In a further comparison between the MO group and the IM group, the discriminating factors include tumor grade, number, and portal vein invasion. However, without statistical significance, it appears that tumor size was noted to be smaller in the polyclonal group compared to the intrahepatic metastasis group. The different growth velocity may due to the different biological behavior in the two groups (cancer cells in IM showed more powerful invasion and metastasis than those of MO) and also presented in tumor capsule and location besides the three variables above. Meanwhile, the short intervals of follow-up counteract the proliferative dimensional significance in the two groups. As for the non-tumor factor, the distinct Child’s stage suggests that liver cirrhosis in patients with MO was more severe than in IM. It is believed to cause multiple premalignant and malignant nodules in the liver and is considered to be one of the most important factors of simultaneous and metachronous multicentric occurrence of HCCs.28 The other factors, such as platelet count, albumin, globulin, and cholinesterase, also suggested the poor liver function reserve in the patients of group MO. Nevertheless, in our study the disease-free survival in the MO group is better than in the IM group. This demonstrates that in the determination of patients’ prognosis, the biological behavior of a tumor plays a more important role than liver cirrhosis does. Although our study was confined to curative resected patients and excluded unresectable cases and led to some bias in the comparison of variables, the results were considered to be quite reasonable. As we know, many cases in both groups lose the opportunity of surgery because of various factors in which multiple tumors located in both liver lobes and severe liver cirrhosis (Child’s C) are the most common reasons in group IM and group MO, respectively.

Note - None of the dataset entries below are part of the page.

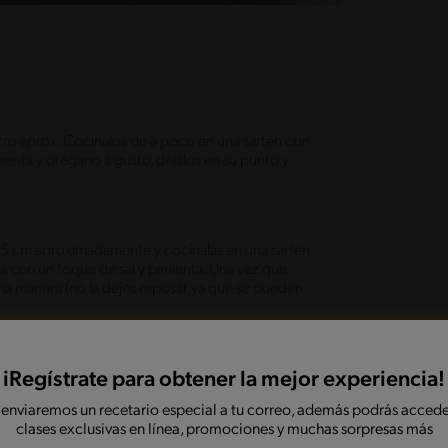
ro aprox. Cocínalos de a poco en una sartén con
ienta y orégano a gusto, déjalos en su punto y
e 0.5 cm aproximadamente y cocínalas en una sartén
 con un toque de sal y pimienta. Una vez que
ma manera (no la dejes reposar ya que se pueden
iRegístrate para obtener la mejor experiencia!
 italiano con láminas de carne y luego berenjenas
 con los ingredientes. Deja las torres sobre una
 enviaremos un recetario especial a tu correo, además podrás accede
en horno fuerte durante 8 a 10 minutos.
clases exclusivas en línea, promociones y muchas sorpresas más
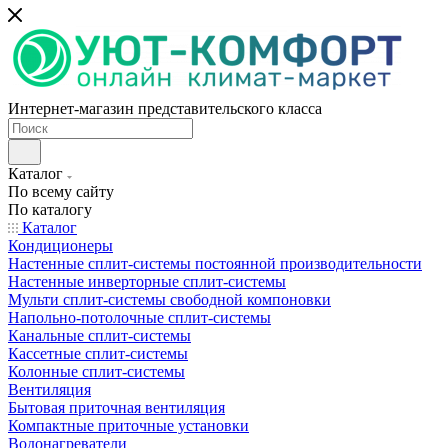
Интернет-магазин представительского класса
Каталог
По всему сайту
По каталогу
Каталог
Кондиционеры
Настенные сплит-системы постоянной производительности
Настенные инверторные сплит-системы
Мульти сплит-системы свободной компоновки
Напольно-потолочные сплит-системы
Канальные сплит-системы
Кассетные сплит-системы
Колонные сплит-системы
Вентиляция
Бытовая приточная вентиляция
Компактные приточные установки
Водонагреватели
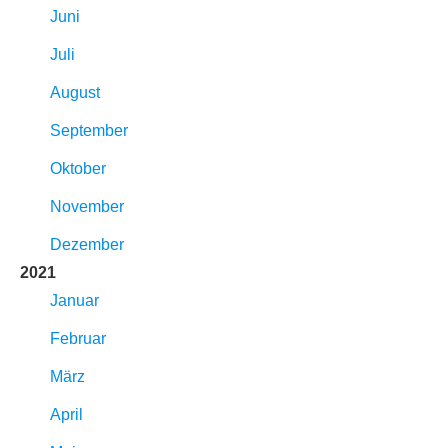
Juni
Juli
August
September
Oktober
November
Dezember
2021
Januar
Februar
März
April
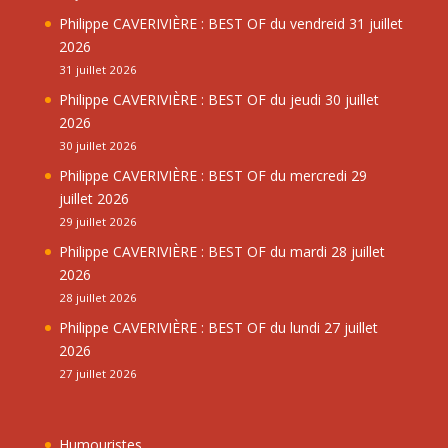
Philippe CAVERIVIÈRE : BEST OF du vendreid 31 juillet
2026
31 juillet 2026
Philippe CAVERIVIÈRE : BEST OF du jeudi 30 juillet
2026
30 juillet 2026
Philippe CAVERIVIÈRE : BEST OF du mercredi 29
juillet 2026
29 juillet 2026
Philippe CAVERIVIÈRE : BEST OF du mardi 28 juillet
2026
28 juillet 2026
Philippe CAVERIVIÈRE : BEST OF du lundi 27 juillet
2026
27 juillet 2026
Humouristes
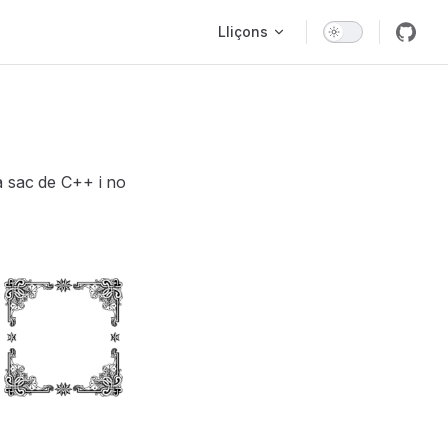
Main Navigation
Lliçons
a sac de C++ i no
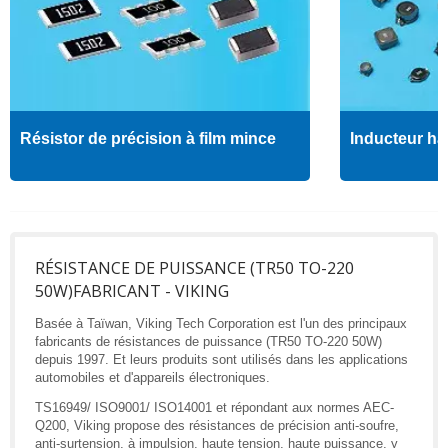
Résistor de précision à film mince
Inducteur ha
RÉSISTANCE DE PUISSANCE (TR50 TO-220
50W)FABRICANT - VIKING
Basée à Taïwan, Viking Tech Corporation est l'un des principaux
fabricants de résistances de puissance (TR50 TO-220 50W)
depuis 1997. Et leurs produits sont utilisés dans les applications
automobiles et d'appareils électroniques.
TS16949/ ISO9001/ ISO14001 et répondant aux normes AEC-
Q200, Viking propose des résistances de précision anti-soufre,
anti-surtension, à impulsion, haute tension, haute puissance, y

In conclusion, the combined analysis of pathology and test for microsatellite polymorphism shows much power in the determination of clone origin of recurrent HCC. The incidence of MO HCC was much lower than in Japan due to the different origin of hepatitis. Apart from the appraisal of recurrent time, tumor grade, portal vein invasion, tumor number, and Child’s stage, the discrimination between MO and IM for recurrent HCC benefits the evaluation of patients’ prognosis.